> _Data_
+++
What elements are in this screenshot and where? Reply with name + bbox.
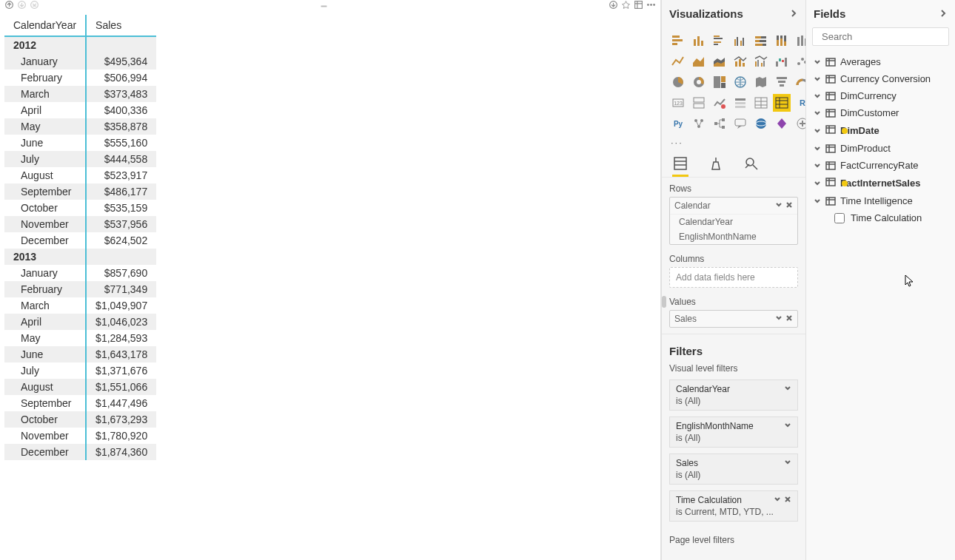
chevron-down-icon[interactable] [784,421,791,431]
month-cell[interactable]: March [4,86,86,102]
value-cell[interactable]: $400,336 [86,102,156,118]
line-clustered-column-icon[interactable] [752,53,770,70]
value-cell[interactable]: $857,690 [86,265,156,281]
area-chart-icon[interactable] [690,53,708,70]
value-cell[interactable]: $523,917 [86,167,156,183]
month-cell[interactable]: December [4,232,86,249]
stacked-column-icon[interactable] [690,32,708,50]
month-cell[interactable]: October [4,200,86,216]
collapse-panel-icon[interactable] [789,7,798,20]
hundred-stacked-bar-icon[interactable] [752,32,770,50]
format-tab[interactable] [708,155,724,177]
month-cell[interactable]: August [4,167,86,183]
field-table[interactable]: Averages [809,53,952,70]
month-cell[interactable]: March [4,297,86,314]
value-cell[interactable]: $535,159 [86,200,156,216]
filter-card[interactable]: EnglishMonthName is (All) [669,416,798,448]
chevron-down-icon[interactable] [775,200,783,211]
treemap-icon[interactable] [711,73,728,91]
map-icon[interactable] [731,73,749,91]
month-cell[interactable]: December [4,444,86,460]
filled-map-icon[interactable] [752,73,770,91]
year-cell[interactable]: 2013 [4,249,86,265]
expand-all-icon[interactable] [30,0,39,12]
matrix-visual[interactable]: CalendarYear Sales 2012January$495,364Fe… [0,12,660,463]
hundred-stacked-column-icon[interactable] [773,32,791,50]
month-cell[interactable]: June [4,135,86,151]
value-cell[interactable]: $771,349 [86,281,156,297]
field-table[interactable]: DimDate [809,121,952,140]
value-cell[interactable]: $495,364 [86,53,156,70]
month-cell[interactable]: April [4,102,86,118]
month-cell[interactable]: July [4,151,86,167]
rows-well[interactable]: Calendar CalendarYear EnglishMonthName [669,197,798,245]
slicer-icon[interactable] [731,94,749,112]
month-cell[interactable]: July [4,362,86,379]
value-cell[interactable]: $1,447,496 [86,395,156,411]
month-cell[interactable]: October [4,411,86,428]
collapse-panel-icon[interactable] [939,7,948,20]
month-cell[interactable]: June [4,346,86,362]
analytics-tab[interactable] [743,155,760,177]
scrollbar-thumb[interactable] [662,296,666,308]
value-cell[interactable]: $1,046,023 [86,314,156,330]
key-influencers-icon[interactable] [690,115,708,132]
value-cell[interactable]: $1,371,676 [86,362,156,379]
drill-up-icon[interactable] [4,0,14,12]
field-table[interactable]: FactInternetSales [809,174,952,192]
month-cell[interactable]: August [4,379,86,395]
month-cell[interactable]: September [4,395,86,411]
stacked-area-icon[interactable] [711,53,728,70]
filter-card[interactable]: CalendarYear is (All) [669,379,798,411]
table-icon[interactable] [752,94,770,112]
export-icon[interactable] [609,0,618,12]
funnel-icon[interactable] [773,73,791,91]
value-cell[interactable]: $1,049,907 [86,297,156,314]
fields-search[interactable] [812,27,949,46]
pie-chart-icon[interactable] [669,73,687,91]
field-table[interactable]: Time Intelligence [809,192,952,209]
value-cell[interactable]: $555,160 [86,135,156,151]
value-cell[interactable]: $444,558 [86,151,156,167]
clustered-column-icon[interactable] [731,32,749,50]
value-cell[interactable]: $537,956 [86,216,156,232]
value-cell[interactable]: $486,177 [86,183,156,200]
powerapps-icon[interactable] [773,115,791,132]
month-cell[interactable]: September [4,183,86,200]
remove-field-icon[interactable] [785,314,793,324]
chevron-down-icon[interactable] [774,495,781,505]
scatter-icon[interactable] [794,53,805,70]
filter-card[interactable]: Sales is (All) [669,453,798,485]
month-cell[interactable]: February [4,70,86,86]
field-table[interactable]: Currency Conversion [809,70,952,87]
month-cell[interactable]: May [4,330,86,346]
pin-icon[interactable] [621,0,631,12]
year-cell[interactable]: 2012 [4,36,86,53]
value-cell[interactable]: $1,284,593 [86,330,156,346]
clustered-bar-icon[interactable] [711,32,728,50]
search-input[interactable] [822,31,946,42]
field-column[interactable]: Time Calculation [809,209,952,226]
value-cell[interactable]: $1,673,293 [86,411,156,428]
month-cell[interactable]: May [4,118,86,135]
r-visual-icon[interactable]: R [794,94,805,112]
value-cell[interactable]: $1,780,920 [86,428,156,444]
field-table[interactable]: DimCurrency [809,87,952,104]
value-cell[interactable]: $373,483 [86,86,156,102]
columns-well[interactable]: Add data fields here [669,267,798,288]
decomposition-tree-icon[interactable] [711,115,728,132]
value-cell[interactable]: $1,551,066 [86,379,156,395]
values-well[interactable]: Sales [669,310,798,328]
field-table[interactable]: FactCurrencyRate [809,157,952,174]
value-cell[interactable]: $1,643,178 [86,346,156,362]
month-cell[interactable]: February [4,281,86,297]
drill-down-icon[interactable] [17,0,27,12]
card-icon[interactable]: 123 [669,94,687,112]
kpi-icon[interactable] [711,94,728,112]
line-stacked-column-icon[interactable] [731,53,749,70]
value-cell[interactable]: $506,994 [86,70,156,86]
focus-mode-icon[interactable] [634,0,643,12]
column-header-sales[interactable]: Sales [86,15,156,36]
multi-row-card-icon[interactable] [690,94,708,112]
remove-field-icon[interactable] [785,200,793,211]
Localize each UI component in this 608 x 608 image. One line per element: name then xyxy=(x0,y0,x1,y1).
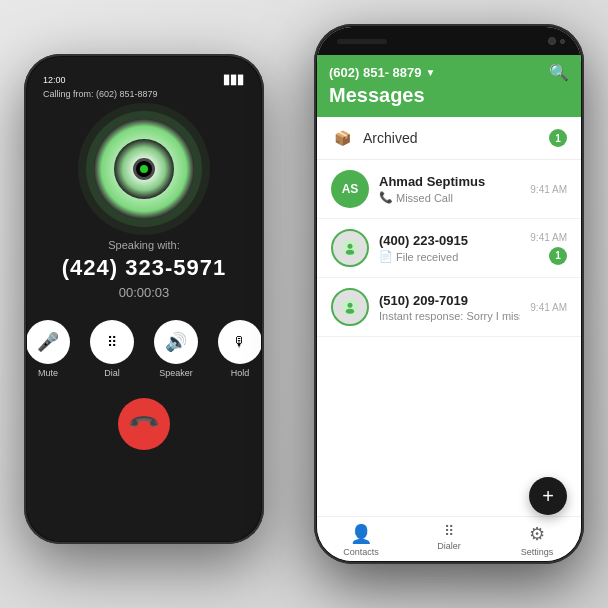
+++
Each entry is to be written out again word for word, and any pictures are to be omitted.

What elements are in this screenshot and where? Reply with name + bbox.
chevron-down-icon[interactable] [784,421,791,431]
month-cell[interactable]: March [4,86,86,102]
value-cell[interactable]: $400,336 [86,102,156,118]
line-clustered-column-icon[interactable] [752,53,770,70]
value-cell[interactable]: $857,690 [86,265,156,281]
area-chart-icon[interactable] [690,53,708,70]
value-cell[interactable]: $523,917 [86,167,156,183]
month-cell[interactable]: December [4,232,86,249]
stacked-column-icon[interactable] [690,32,708,50]
month-cell[interactable]: October [4,200,86,216]
collapse-panel-icon[interactable] [789,7,798,20]
hundred-stacked-bar-icon[interactable] [752,32,770,50]
format-tab[interactable] [708,155,724,177]
month-cell[interactable]: August [4,167,86,183]
field-table[interactable]: Averages [809,53,952,70]
month-cell[interactable]: March [4,297,86,314]
value-cell[interactable]: $535,159 [86,200,156,216]
filter-card[interactable]: EnglishMonthName is (All) [669,416,798,448]
chevron-down-icon[interactable] [775,200,783,211]
treemap-icon[interactable] [711,73,728,91]
map-icon[interactable] [731,73,749,91]
month-cell[interactable]: December [4,444,86,460]
filled-map-icon[interactable] [752,73,770,91]
year-cell[interactable]: 2013 [4,249,86,265]
expand-all-icon[interactable] [30,0,39,12]
matrix-visual[interactable]: CalendarYear Sales 2012January$495,364Fe… [0,12,660,463]
hundred-stacked-column-icon[interactable] [773,32,791,50]
month-cell[interactable]: June [4,135,86,151]
value-cell[interactable]: $771,349 [86,281,156,297]
field-table[interactable]: DimDate [809,121,952,140]
value-cell[interactable]: $495,364 [86,53,156,70]
month-cell[interactable]: April [4,102,86,118]
month-cell[interactable]: July [4,151,86,167]
rows-well[interactable]: Calendar CalendarYear EnglishMonthName [669,197,798,245]
slicer-icon[interactable] [731,94,749,112]
month-cell[interactable]: July [4,362,86,379]
value-cell[interactable]: $1,447,496 [86,395,156,411]
month-cell[interactable]: October [4,411,86,428]
collapse-panel-icon[interactable] [939,7,948,20]
month-cell[interactable]: June [4,346,86,362]
analytics-tab[interactable] [743,155,760,177]
scrollbar-thumb[interactable] [662,296,666,308]
value-cell[interactable]: $1,046,023 [86,314,156,330]
key-influencers-icon[interactable] [690,115,708,132]
value-cell[interactable]: $1,371,676 [86,362,156,379]
drill-up-icon[interactable] [4,0,14,12]
field-table[interactable]: FactInternetSales [809,174,952,192]
month-cell[interactable]: August [4,379,86,395]
month-cell[interactable]: September [4,395,86,411]
stacked-area-icon[interactable] [711,53,728,70]
filter-card[interactable]: CalendarYear is (All) [669,379,798,411]
table-icon[interactable] [752,94,770,112]
export-icon[interactable] [609,0,618,12]
funnel-icon[interactable] [773,73,791,91]
value-cell[interactable]: $1,049,907 [86,297,156,314]
fields-search[interactable] [812,27,949,46]
pie-chart-icon[interactable] [669,73,687,91]
field-table[interactable]: Time Intelligence [809,192,952,209]
value-cell[interactable]: $555,160 [86,135,156,151]
value-cell[interactable]: $444,558 [86,151,156,167]
clustered-column-icon[interactable] [731,32,749,50]
value-cell[interactable]: $537,956 [86,216,156,232]
value-cell[interactable]: $486,177 [86,183,156,200]
powerapps-icon[interactable] [773,115,791,132]
month-cell[interactable]: September [4,183,86,200]
remove-field-icon[interactable] [785,314,793,324]
chevron-down-icon[interactable] [774,495,781,505]
scatter-icon[interactable] [794,53,805,70]
filter-card[interactable]: Sales is (All) [669,453,798,485]
month-cell[interactable]: February [4,70,86,86]
field-table[interactable]: Currency Conversion [809,70,952,87]
month-cell[interactable]: May [4,330,86,346]
pin-icon[interactable] [621,0,631,12]
year-cell[interactable]: 2012 [4,36,86,53]
value-cell[interactable]: $1,284,593 [86,330,156,346]
clustered-bar-icon[interactable] [711,32,728,50]
search-input[interactable] [822,31,946,42]
field-column[interactable]: Time Calculation [809,209,952,226]
value-cell[interactable]: $1,673,293 [86,411,156,428]
month-cell[interactable]: May [4,118,86,135]
r-visual-icon[interactable]: R [794,94,805,112]
value-cell[interactable]: $1,780,920 [86,428,156,444]
field-table[interactable]: DimCurrency [809,87,952,104]
value-cell[interactable]: $373,483 [86,86,156,102]
columns-well[interactable]: Add data fields here [669,267,798,288]
decomposition-tree-icon[interactable] [711,115,728,132]
value-cell[interactable]: $1,551,066 [86,379,156,395]
values-well[interactable]: Sales [669,310,798,328]
field-table[interactable]: FactCurrencyRate [809,157,952,174]
value-cell[interactable]: $1,643,178 [86,346,156,362]
month-cell[interactable]: February [4,281,86,297]
drill-down-icon[interactable] [17,0,27,12]
card-icon[interactable]: 123 [669,94,687,112]
kpi-icon[interactable] [711,94,728,112]
line-stacked-column-icon[interactable] [731,53,749,70]
value-cell[interactable]: $506,994 [86,70,156,86]
focus-mode-icon[interactable] [634,0,643,12]
column-header-sales[interactable]: Sales [86,15,156,36]
multi-row-card-icon[interactable] [690,94,708,112]
remove-field-icon[interactable] [785,200,793,211]
Localize each UI component in this 608 x 608 image. One line per element: name then xyxy=(x0,y0,x1,y1).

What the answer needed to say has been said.